As part of ongoing work to realize the full potential of quantum computing, perhaps scientists could try peering into our own brains to see what’s possible: a new study suggests the brain actually has a lot in common with a quantum computer.
The results could tell us a lot about the functions of neurons as well as the fundamental principles of quantum mechanics. The research could explain, for example, why our brains are always able to outperform supercomputers in certain tasks, such as making decisions or learning new information.
As with much quantum computing research, the study examines the idea of entanglement – two separate particles being in states that are bound together
“We adapted an idea, developed for experiments to prove the existence of quantum gravity, where you take known quantum systems, which interact with an unknown system,” says physicist Christian Kerskens from the University of Dublin. .
“If known systems intertwine, then the unknown must also be a quantum system. It circumvents the difficulties of finding measuring devices for something we know nothing about.”
In other words, the entanglement or relationship between the known systems can only occur if the mediating system in the middle – the unknown system – is also functioning on a quantum level.
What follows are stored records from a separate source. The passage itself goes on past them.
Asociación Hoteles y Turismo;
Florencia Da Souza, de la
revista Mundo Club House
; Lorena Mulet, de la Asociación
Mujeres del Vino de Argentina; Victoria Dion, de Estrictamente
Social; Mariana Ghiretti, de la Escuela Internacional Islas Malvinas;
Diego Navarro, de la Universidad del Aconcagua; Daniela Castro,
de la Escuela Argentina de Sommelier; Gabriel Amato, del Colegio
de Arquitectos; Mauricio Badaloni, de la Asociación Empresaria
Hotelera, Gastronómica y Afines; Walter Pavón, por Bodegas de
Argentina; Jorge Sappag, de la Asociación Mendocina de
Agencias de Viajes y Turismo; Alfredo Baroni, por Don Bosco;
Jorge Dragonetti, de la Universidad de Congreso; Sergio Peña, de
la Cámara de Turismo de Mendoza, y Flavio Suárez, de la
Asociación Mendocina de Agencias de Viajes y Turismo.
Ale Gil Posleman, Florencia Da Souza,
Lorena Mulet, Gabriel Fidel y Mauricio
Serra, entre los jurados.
Although the unknown system cannot be studied directly, its effects can be observed, as with quantum gravity.
For the purposes of this research, proton spins from “brain water” (the fluid that accumulates in the brain) act as the known system, with custom magnetic resonance imaging (MRI) scans used to non-invasively measure proton activity. The spin of a particle, which determines its magnetic and electrical properties, is a property of quantum mechanics.
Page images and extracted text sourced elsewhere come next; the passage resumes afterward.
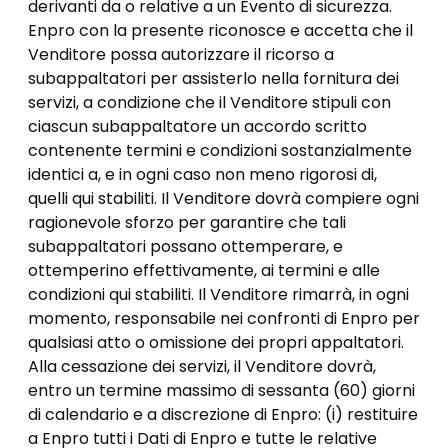
derivanti da o relative a un Evento di sicurezza.
Enpro con la presente riconosce e accetta che il
Venditore possa autorizzare il ricorso a
subappaltatori per assisterlo nella fornitura dei
servizi, a condizione che il Venditore stipuli con
ciascun subappaltatore un accordo scritto
contenente termini e condizioni sostanzialmente
identici a, e in ogni caso non meno rigorosi di,
quelli qui stabiliti. Il Venditore dovrà compiere ogni
ragionevole sforzo per garantire che tali
subappaltatori possano ottemperare, e
ottemperino effettivamente, ai termini e alle
condizioni qui stabiliti. Il Venditore rimarrà, in ogni
momento, responsabile nei confronti di Enpro per
qualsiasi atto o omissione dei propri appaltatori.
Alla cessazione dei servizi, il Venditore dovrà,
entro un termine massimo di sessanta (60) giorni
di calendario e a discrezione di Enpro: (i) restituire
a Enpro tutti i Dati di Enpro e tutte le relative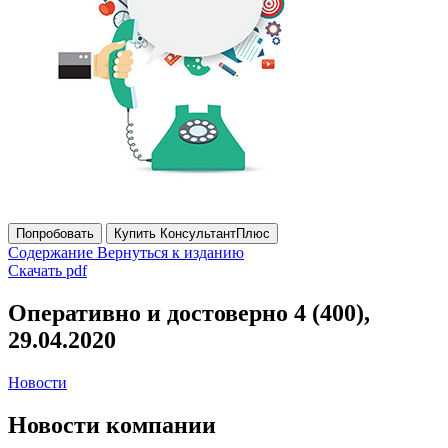
Попробовать
Купить КонсультантПлюс
Содержание
Вернуться к изданию
Скачать pdf
Оперативно и достоверно 4 (400),
29.04.2020
Новости
Новости компании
Using this technique, the researchers were able to see signals resembling heartbeat-evoked potentials, which are a type of electroencephalography (EEG) signal. These signals are not normally detectable by MRI, and are thought to have arisen because the nuclear proton spins in the brain were entangled.
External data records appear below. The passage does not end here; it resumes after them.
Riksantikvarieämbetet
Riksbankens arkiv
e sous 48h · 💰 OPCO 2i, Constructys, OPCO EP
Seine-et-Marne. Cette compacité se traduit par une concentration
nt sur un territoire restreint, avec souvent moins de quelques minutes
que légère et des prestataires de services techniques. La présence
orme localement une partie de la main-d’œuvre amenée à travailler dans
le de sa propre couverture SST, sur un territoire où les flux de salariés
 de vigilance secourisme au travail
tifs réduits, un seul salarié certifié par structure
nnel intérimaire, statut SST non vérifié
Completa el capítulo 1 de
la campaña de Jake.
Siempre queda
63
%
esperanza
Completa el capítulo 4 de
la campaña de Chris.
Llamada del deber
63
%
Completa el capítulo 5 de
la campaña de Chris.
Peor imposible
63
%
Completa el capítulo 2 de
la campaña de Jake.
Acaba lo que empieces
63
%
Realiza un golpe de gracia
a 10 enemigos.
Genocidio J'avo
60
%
The observations recorded by the team require verification via confirmation via future studies in several scientific fields, but the first results seem promising for non-classical quantum events in the human brain when it is active.
“If entanglement is the only possible explanation here, that would mean that brain processes must have interacted with nuclear spins, mediating the entanglement between nuclear spins,” Kerskens explains.
“As a result, we can deduce that these brain functions must be quantum.”
The brain functions that informed the MRI readings were also associated with short-term memory and conscious awareness, suggesting that quantum processes – if that’s what they are – play a crucial role in cognition and consciousness, suggests Kerskens.
What researchers need to do next is learn more about this unknown quantum system in the brain – and then we might fully understand how the quantum computer we carry inside our heads works.
“Our experiments, performed just 50 meters from the amphitheater where Schrödinger presented his famous thoughts on life, can illuminate mysteries of biology and of consciousness that are scientifically even harder to grasp,” Kerskens says.
The research was published in the Physical Communications Journal.